Antiguamente se decía que lo que natura no daba Salamanca no lo prestaba ahora Salamanca no importa no corresponde a un prestigioso nicho de sabiduría, porque ahora, tristemente sí hay mecanismos que prestan y desafían a natura y cualquier vecino puede superar a la institución y derrochar ‘conocimiento’ con exceso de talento y creatividad prestada, que ruborizan en sus tumbas a los Machado y a García Lorca entre otros muchos de los reales poetas.
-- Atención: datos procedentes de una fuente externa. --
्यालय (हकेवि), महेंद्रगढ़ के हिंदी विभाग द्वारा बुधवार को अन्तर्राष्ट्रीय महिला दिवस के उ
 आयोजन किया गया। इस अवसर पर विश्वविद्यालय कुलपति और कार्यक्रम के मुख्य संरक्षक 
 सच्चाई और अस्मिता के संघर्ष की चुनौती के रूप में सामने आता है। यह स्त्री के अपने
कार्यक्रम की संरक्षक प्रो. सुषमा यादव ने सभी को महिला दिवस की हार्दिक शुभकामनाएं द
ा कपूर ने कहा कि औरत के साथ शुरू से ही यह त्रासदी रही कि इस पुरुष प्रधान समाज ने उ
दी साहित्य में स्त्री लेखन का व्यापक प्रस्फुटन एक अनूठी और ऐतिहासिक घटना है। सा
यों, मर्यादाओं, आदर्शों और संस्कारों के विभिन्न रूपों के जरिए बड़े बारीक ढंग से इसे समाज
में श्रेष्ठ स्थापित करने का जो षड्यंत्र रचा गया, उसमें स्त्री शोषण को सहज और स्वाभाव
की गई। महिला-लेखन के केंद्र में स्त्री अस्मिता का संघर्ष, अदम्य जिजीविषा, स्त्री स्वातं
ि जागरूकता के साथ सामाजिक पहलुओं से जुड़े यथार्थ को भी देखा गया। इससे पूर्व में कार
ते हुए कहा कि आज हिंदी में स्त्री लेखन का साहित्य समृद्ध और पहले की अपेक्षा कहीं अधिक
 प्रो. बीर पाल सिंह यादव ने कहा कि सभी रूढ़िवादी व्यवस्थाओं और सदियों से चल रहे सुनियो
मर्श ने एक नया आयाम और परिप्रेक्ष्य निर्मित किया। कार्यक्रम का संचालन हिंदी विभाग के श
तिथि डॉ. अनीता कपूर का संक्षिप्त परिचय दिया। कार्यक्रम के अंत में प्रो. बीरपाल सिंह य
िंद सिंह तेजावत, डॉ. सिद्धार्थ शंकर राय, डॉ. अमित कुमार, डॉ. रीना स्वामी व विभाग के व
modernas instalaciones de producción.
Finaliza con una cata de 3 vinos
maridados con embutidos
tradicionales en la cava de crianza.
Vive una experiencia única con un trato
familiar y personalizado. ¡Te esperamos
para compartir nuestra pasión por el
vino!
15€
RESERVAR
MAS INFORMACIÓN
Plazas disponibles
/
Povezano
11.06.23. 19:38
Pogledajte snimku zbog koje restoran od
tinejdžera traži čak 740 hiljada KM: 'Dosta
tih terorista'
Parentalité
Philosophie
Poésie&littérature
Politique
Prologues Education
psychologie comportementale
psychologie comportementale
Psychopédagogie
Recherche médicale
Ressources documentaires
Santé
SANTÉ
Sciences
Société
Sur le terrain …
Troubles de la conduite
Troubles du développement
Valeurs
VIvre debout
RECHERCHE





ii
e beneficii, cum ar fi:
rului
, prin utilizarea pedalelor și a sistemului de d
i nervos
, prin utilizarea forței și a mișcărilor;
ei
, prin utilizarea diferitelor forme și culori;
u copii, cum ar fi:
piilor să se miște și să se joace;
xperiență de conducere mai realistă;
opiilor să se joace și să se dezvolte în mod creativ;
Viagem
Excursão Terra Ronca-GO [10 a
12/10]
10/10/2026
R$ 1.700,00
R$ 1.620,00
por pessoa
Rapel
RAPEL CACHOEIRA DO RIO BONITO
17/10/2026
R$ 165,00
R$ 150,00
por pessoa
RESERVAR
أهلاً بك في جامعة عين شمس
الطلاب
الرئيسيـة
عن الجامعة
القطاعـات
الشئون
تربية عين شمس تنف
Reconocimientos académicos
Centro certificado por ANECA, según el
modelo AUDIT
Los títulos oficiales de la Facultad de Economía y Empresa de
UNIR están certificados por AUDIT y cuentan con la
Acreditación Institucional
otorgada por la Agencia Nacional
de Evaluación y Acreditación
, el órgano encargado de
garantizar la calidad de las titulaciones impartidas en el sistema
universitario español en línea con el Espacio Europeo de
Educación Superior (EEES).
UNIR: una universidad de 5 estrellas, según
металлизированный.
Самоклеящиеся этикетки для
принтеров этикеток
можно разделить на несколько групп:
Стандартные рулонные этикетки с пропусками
La universidad chatgpt ha pulido y graduado con honores a múltiples estudiantes en todas sus manifestaciones. En el área de las humanidades, por ejemplo ya hay, como mencioné, notables poetas novelistas, cronistas y narradores extraordinarios, que solo deben alimentar el adefesio con algunos datillos para que la prodigiosa herramienta los convierta en notables escritores con prolíficos mamotretos dignos de un moderno premio Nobel que, a nadie se le niega y que debe responder a los tiempos que corren.

¡Como dios manda!

Algunos van perdiendo la fe y no se atreven a asomarse al abismo, prefieren trastabillar para no caer entre las movedizas arenas de la modernidad, y a pesar de sentir que si no se adaptan se los tragará la tierra, subsisten con sus métodos salvavidas aprendidos con la educación, la experiencia y la lectura; aguardando que tal vez suceda algún día el milagro y que ante un observador avezado o al desgaire; salte a la vista que la inteligencia artificial reproduce un patrón que de tanto usarlo deja ver sus burdas y robadas costuras. Los usuarios, por ahora no lo notan porque están embebidos en sus triunfos y sumergidos en la egolatría de los nuevos asombros que provocan ante cándidos lectores que aún no manejan el fenómeno y admiran la versatilidad del nuevo genio de  la literatura, de la paz o de la guerra o de cualquier tema que se haya convertido en el objetivo de sus arengas y de sus fáciles ganancias.  

La IA da para todo y en un tronar de dedos embellece, ensalza, enaltece y otorga; premia y castiga según el manipulador. 

Modifica voces y cifras altera trayectorias pone ante los ojos atentos lo que estos quieren ver y endulza con palabras lo que los oídos quieren escuchar.  

En las ciencias exactas, en la medicina, en la reproducción de imágenes y en muchos otros campos crecerá y aportará grandes cosas, pero en la literatura dejará un extraño sabor e incertidumbre y un gran vacío y estupefacción ante el crecimiento y proliferación de tanto advenedizo y mal prestidigitador.